What to do: Starting at the first line of the entries below, restate each line exactly until you reach the line with "souscription, démembrement, délai", and print that one too. Leave the pictures out and stop there.
** Opening Source information block **
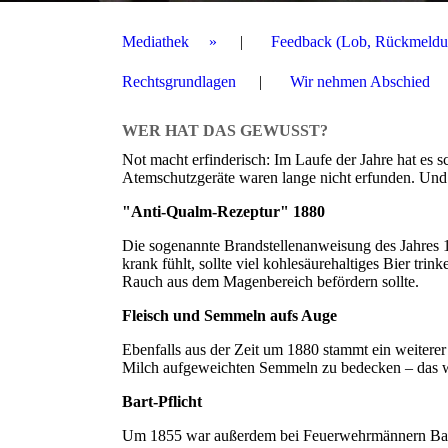
Mediathek
Feedback (Lob, Rückmeldu
Rechtsgrundlagen
Wir nehmen Abschied
WER HAT DAS GEWUSST?
Not macht erfinderisch: Im Laufe der Jahre hat e
Atemschutzgeräte waren lange nicht erfunden. Und 
"Anti-Qualm-Rezeptur" 1880
Die sogenannte Brandstellenanweisung des Jahres 1
krank fühlt, sollte viel kohlesäurehaltiges Bier tr
Rauch aus dem Magenbereich befördern sollte.
Fleisch und Semmeln aufs Auge
Ebenfalls aus der Zeit um 1880 stammt ein weitere
Milch aufgeweichten Semmeln zu bedecken – das war
Bart-Pflicht
Um 1855 war außerdem bei Feuerwehrmännern Bartpf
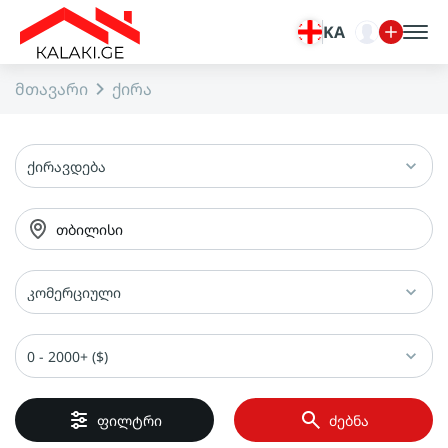
KA
მთავარი
ქირა
ქირავდება
თბილისი
კომერციული
0 - 2000+ ($)
ფილტრი
ძებნა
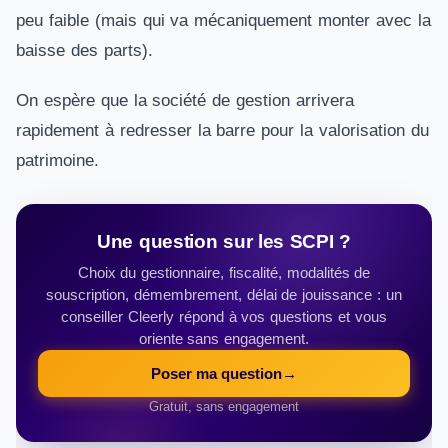
peu faible (mais qui va mécaniquement monter avec la
baisse des parts).
On espère que la société de gestion arrivera
rapidement à redresser la barre pour la valorisation du
patrimoine.
Une question sur les SCPI ?
Choix du gestionnaire, fiscalité, modalités de
souscription, démembrement, délai de jouissance : un
conseiller Cleerly répond à vos questions et vous
oriente sans engagement.
Poser ma question
→
Gratuit, sans engagement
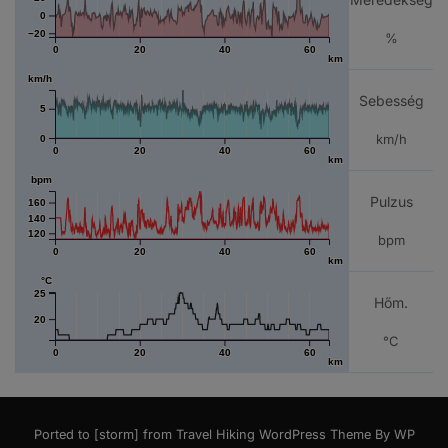
0
−20
%
0
20
40
60
km
km/h
Sebesség
5
km/h
0
0
20
40
60
km
bpm
Pulzus
160
140
120
bpm
0
20
40
60
km
°C
25
Hőm.
20
°C
0
20
40
60
km
Ported to [storm] from
Travel Hiking WordPress Theme By WP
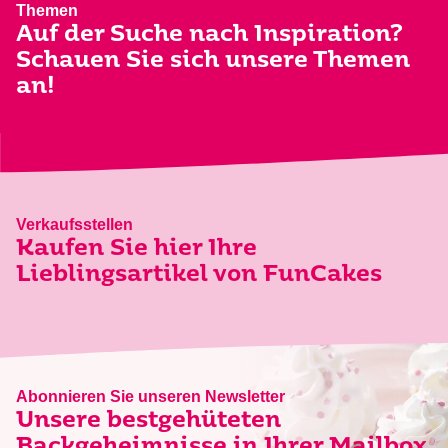
Themen
Auf der Suche nach Inspiration?
Schauen Sie sich unsere Themen
an!
Verkaufsstellen
Kaufen Sie hier Ihre
Lieblingsartikel von FunCakes
Abonnieren Sie unseren Newsletter
Unsere bestgehüteten
Backgeheimnisse in Ihrer Mailbox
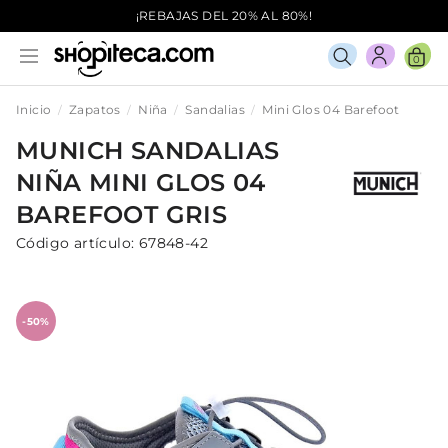
¡REBAJAS DEL 20% AL 80%!
0
Inicio
Zapatos
Niña
Sandalias
Mini Glos 04 Barefoot
MUNICH
SANDALIAS
NIÑA
MINI GLOS 04
BAREFOOT
GRIS
Código artículo:
67848-42
-50%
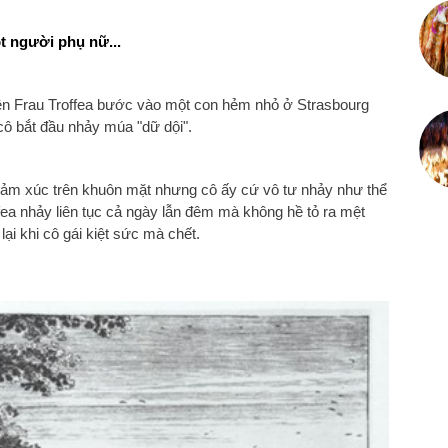
t người phụ nữ...
ên Frau Troffea bước vào một con hẻm nhỏ ở Strasbourg
ô bắt đầu nhảy múa "dữ dội".
cảm xúc trên khuôn mặt nhưng cô ấy cứ vô tư nhảy như thể
fea nhảy liên tục cả ngày lẫn đêm mà không hề tỏ ra mệt
ại khi cô gái kiệt sức mà chết.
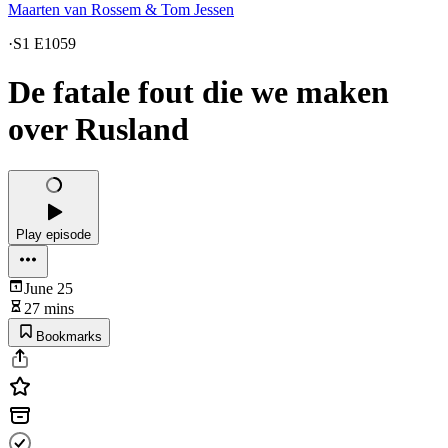
Maarten van Rossem & Tom Jessen
·
S1 E1059
De fatale fout die we maken
over Rusland
Play episode
June 25
27 mins
Bookmarks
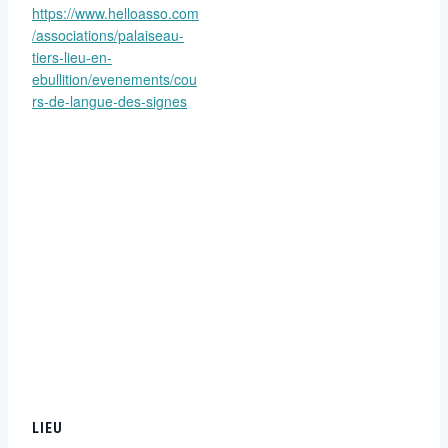
https://www.helloasso.com
/associations/palaiseau-
tiers-lieu-en-
ebullition/evenements/cou
rs-de-langue-des-signes
LIEU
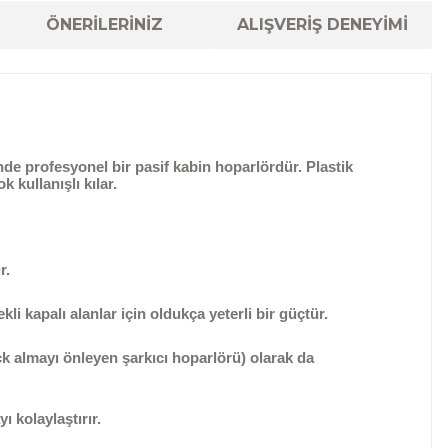
ÖNERİLERİNİZ
ALIŞVERİŞ DENEYİMİ
de profesyonel bir
pasif kabin hoparlördür.
Plastik
 kullanışlı kılar.
r.
li kapalı alanlar için oldukça yeterli bir güçtür.
ck almayı önleyen şarkıcı hoparlörü) olarak da
 kolaylaştırır.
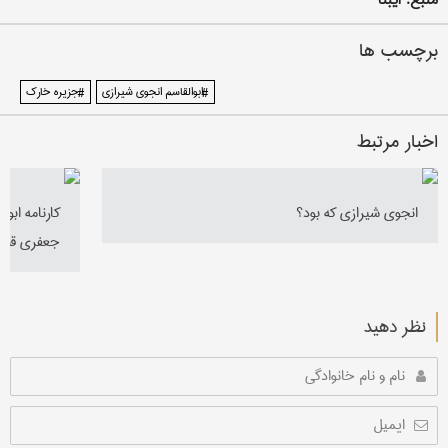
برچسب ها
#ابوالقاسم انجوی شیرازی
#جزیره خارک
اخبار مرتبط
انجوی شیرازی که بود؟
کارنامه ابو
جعفری قنوا
نظر دهید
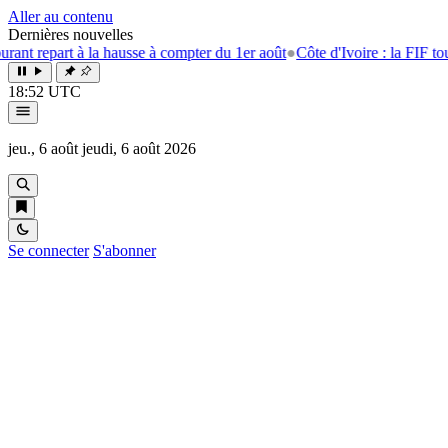
Aller au contenu
Dernières nouvelles
repart à la hausse à compter du 1er août
●
Côte d'Ivoire : la FIF tourne l
18:52 UTC
jeu., 6 août
jeudi, 6 août 2026
Se connecter
S'abonner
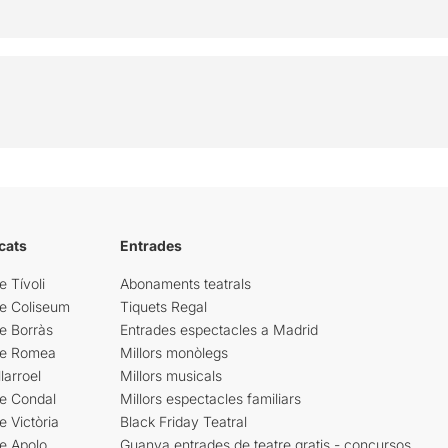
cats
Entrades
e Tívoli
Abonaments teatrals
re Coliseum
Tiquets Regal
e Borràs
Entrades espectacles a Madrid
re Romea
Millors monòlegs
larroel
Millors musicals
re Condal
Millors espectacles familiars
e Victòria
Black Friday Teatral
e Apolo
Guanya entrades de teatre gratis - concursos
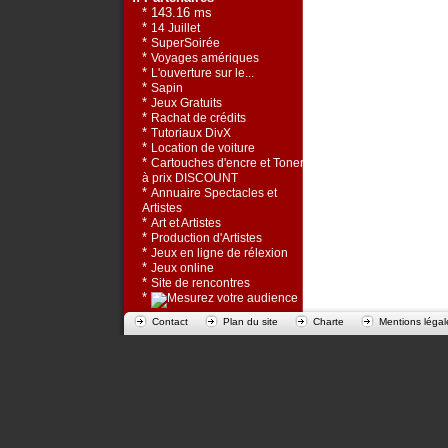
* 143.16 ms
*
14 Juillet
*
SuperSoirée
*
Voyages amériques
*
L'ouverture sur le...
*
Sapin
*
Jeux Gratuits
*
Rachat de crédits
*
Tutoriaux DivX
*
Location de voiture
*
Cartouches d'encre et Toners
à prix DISCOUNT
*
Annuaire Spectacles et
Artistes
*
Art et Artistes
*
Production d'Artistes
*
Jeux en ligne de rélexion
*
Jeux online
*
Site de rencontres
*
Contact
Plan du site
Charte
Mentions légal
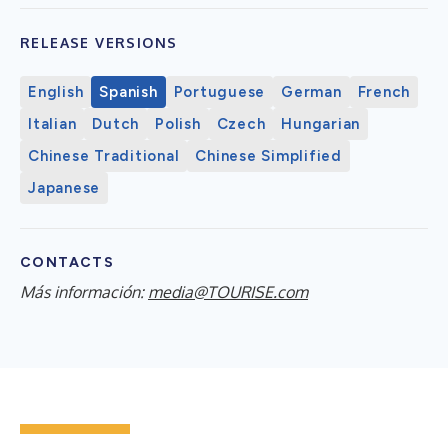
RELEASE VERSIONS
English
Spanish
Portuguese
German
French
Italian
Dutch
Polish
Czech
Hungarian
Chinese Traditional
Chinese Simplified
Japanese
CONTACTS
Más información:
media@TOURISE.com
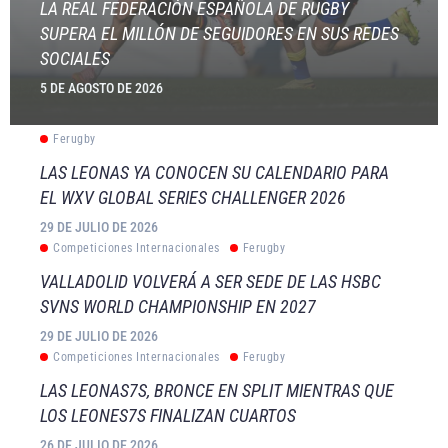
LA REAL FEDERACIÓN ESPAÑOLA DE RUGBY
SUPERA EL MILLÓN DE SEGUIDORES EN SUS REDES
SOCIALES
5 DE AGOSTO DE 2026
Ferugby
LAS LEONAS YA CONOCEN SU CALENDARIO PARA
EL WXV GLOBAL SERIES CHALLENGER 2026
29 DE JULIO DE 2026
Competiciones Internacionales
Ferugby
VALLADOLID VOLVERÁ A SER SEDE DE LAS HSBC
SVNS WORLD CHAMPIONSHIP EN 2027
29 DE JULIO DE 2026
Competiciones Internacionales
Ferugby
LAS LEONAS7S, BRONCE EN SPLIT MIENTRAS QUE
LOS LEONES7S FINALIZAN CUARTOS
26 DE JULIO DE 2026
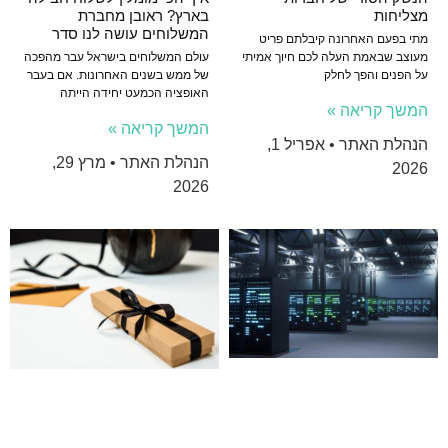
מצליחות
בארץ? ראובן מחברת
המשלוחים עושה לנו סדר
מתי בפעם האחרונה קיבלתם פריט
מעוצב שבאמת העלה לכם חיוך אמיתי
עולם המשלוחים בישראל עבר מהפכה
על הפנים והפך לחלק
של ממש בשנים האחרונות. אם בעבר
האופציה הכמעט יחידה הייתה
המשך קריאה »
המשך קריאה »
הנהלת האתר
אפריל 1,
הנהלת האתר
מרץ 29,
2026
2026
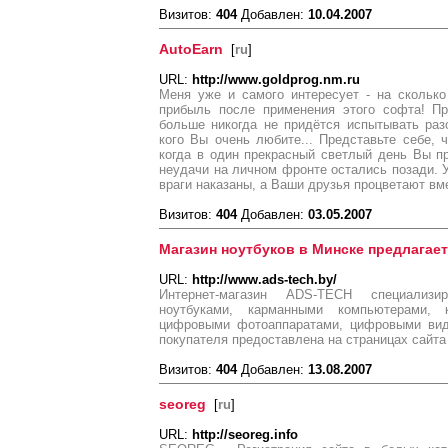
Визитов:
404
Добавлен:
10.04.2007
AutoEarn
[
ru
]
URL:
http://www.goldprog.nm.ru
Меня уже и самого интересует - на скольк
прибыль после применения этого софта! Пр
больше никогда не придётся испытывать разо
кого Вы очень любите... Представьте себе, 
когда в один прекрасный светлый день Вы п
неудачи на личном фронте остались позади. У
враги наказаны, а Ваши друзья процветают вме
Визитов:
404
Добавлен:
03.05.2007
Магазин ноутбуков в Минске предлагает 
URL:
http://www.ads-tech.by/
Интернет-магазин ADS-TECH специализи
ноутбуками, карманными компьютерами, 
цифровыми фотоаппаратами, цифровыми вид
покупателя предоставлена на страницах сайта
Визитов:
404
Добавлен:
13.08.2007
seoreg
[
ru
]
URL:
http://seoreg.info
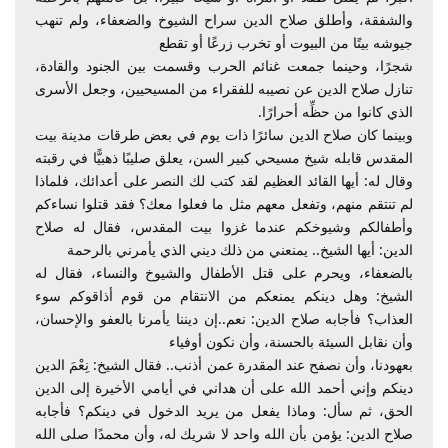
والشفقة، وأطلق صلاح الدين سراح الشيوخ والضعفاء، ولم تنهب
جيوشه بيتًا من البيوت أو تخرب زرعًا أو تقطع
شجرًا، وحينما جمعت غنائم الحرب وقسمت بين الجنود والقادة،
تنازل صلاح الدين عن نصيبه للفقراء من المسيحيين، وجعل الأسرى
الذي كانوا من حظِّه أحرارًا.
وبينما كان صلاح الدين سائرًا ذات يوم في بعض طرقات مدينة بيت
المقدس قابله شيخ مسيحي كبير السن، يعلق صليبًا ذهبيًّا في رقبته
وقال له: أيها القائد العظيم لقد كتب لك النصر على أعدائك، فلماذا
لم تنتقم منهم، وتفعل معهم مثل ما فعلوا معك؟ فقد قتلوا نساءكم
وأطفالكم وشيوخكم عندما غزوا بيت المقدس، فقال له صلاح
الدين: أيها الشيخ.. يمنعني من ذلك ديني الذي يأمرني بالرحمة
بالضعفاء، ويحرم على قتل الأطفال والشيوخ والنساء، فقال له
الشيخ: وهل دينكم يمنعكم من الانتقام من قوم أذاقوكم سوء
العذاب؟ فأجابه صلاح الدين: نعم..إن ديننا يأمرنا بالعفو والإحسان،
وأن نقابل السيئة بالحسنة، وأن نكون أوفياء
بعهودنا، وأن نصفح عند المقدرة عمن أذنب.. فقال الشيخ: نِعْمَ الدين
دينكم وإني أحمد الله على أن هداني في أيامي الأخيرة إلى الدين
الحق، ثم سأل: وماذا يفعل من يريد الدخول في دينكم؟ فأجابه
صلاح الدين: يؤمن بأن الله واحد لا شريك له، وأن محمدًا صلى الله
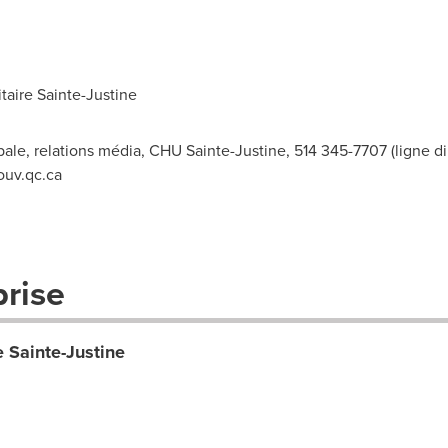
taire
Sainte-Justine
pale, relations média, CHU Sainte-Justine, 514 345-7707 (ligne di
ouv.qc.ca
prise
e Sainte-Justine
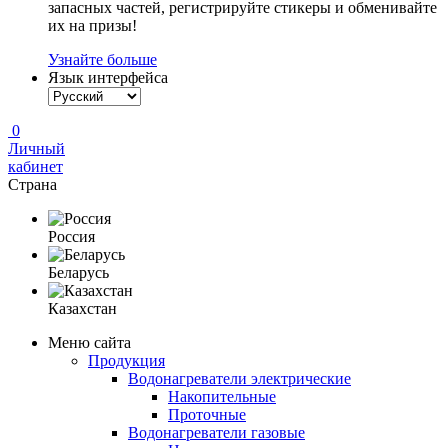
запасных частей, регистрируйте стикеры и обменивайте
их на призы!
Узнайте больше
Язык интерфейса
0
Личный
кабинет
Страна
Россия
Беларусь
Казахстан
Меню сайта
Продукция
Водонагреватели электрические
Накопительные
Проточные
Водонагреватели газовые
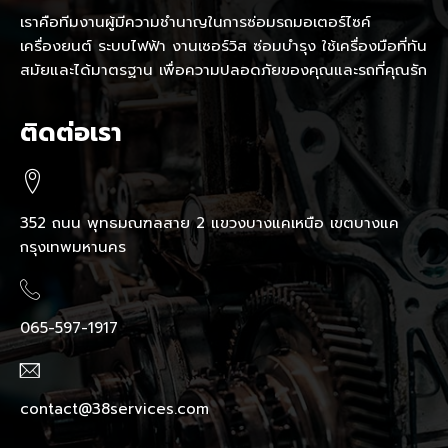
เราคือทีมงานผู้มีความชำนาญในการซ่อมรถมอเตอร์ไซค์
เครื่องยนต์ ระบบไฟฟ้า งานเซอร์วิส ซ่อมบำรุง ใช้เครื่องมือที่ทัน
สมัยและได้มาตรฐาน เพื่อความปลอดภัยของคุณและรถที่คุณรัก
ติดต่อเรา
352 ถนน พุทธมณฑลสาย 2 แขวงบางแคเหนือ เขตบางแค
กรุงเทพมหานคร
065-597-1917
contact@38services.com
** Closing Source information block **
Answer section:
Mediathek
Feedback (Lob, Rückmeldu
Rechtsgrundlagen
Wir nehmen Abschied
WER HAT DAS GEWUSST?
Not macht erfinderisch: Im Laufe der Jahre hat e
Atemschutzgeräte waren lange nicht erfunden. Und 
"Anti-Qualm-Rezeptur" 1880
Die sogenannte Brandstellenanweisung des Jahres 1
krank fühlt, sollte viel kohlesäurehaltiges Bier tr
Rauch aus dem Magenbereich befördern sollte.
Fleisch und Semmeln aufs Auge
Ebenfalls aus der Zeit um 1880 stammt ein weitere
Milch aufgeweichten Semmeln zu bedecken – das war
Bart-Pflicht
Um 1855 war außerdem bei Feuerwehrmännern Bartpf
KA
მთავარი
ქირა
ქირავდება
თბილისი
კომერციული
0 - 2000+ ($)
ფილტრი
ძებნა
peu faible (mais qui va mécaniquement monter avec la
baisse des parts).
On espère que la société de gestion arrivera
rapidement à redresser la barre pour la valorisation du
patrimoine.
Une question sur les SCPI ?
Choix du gestionnaire, fiscalité, modalités de
souscription, démembrement, délai de jouissance : un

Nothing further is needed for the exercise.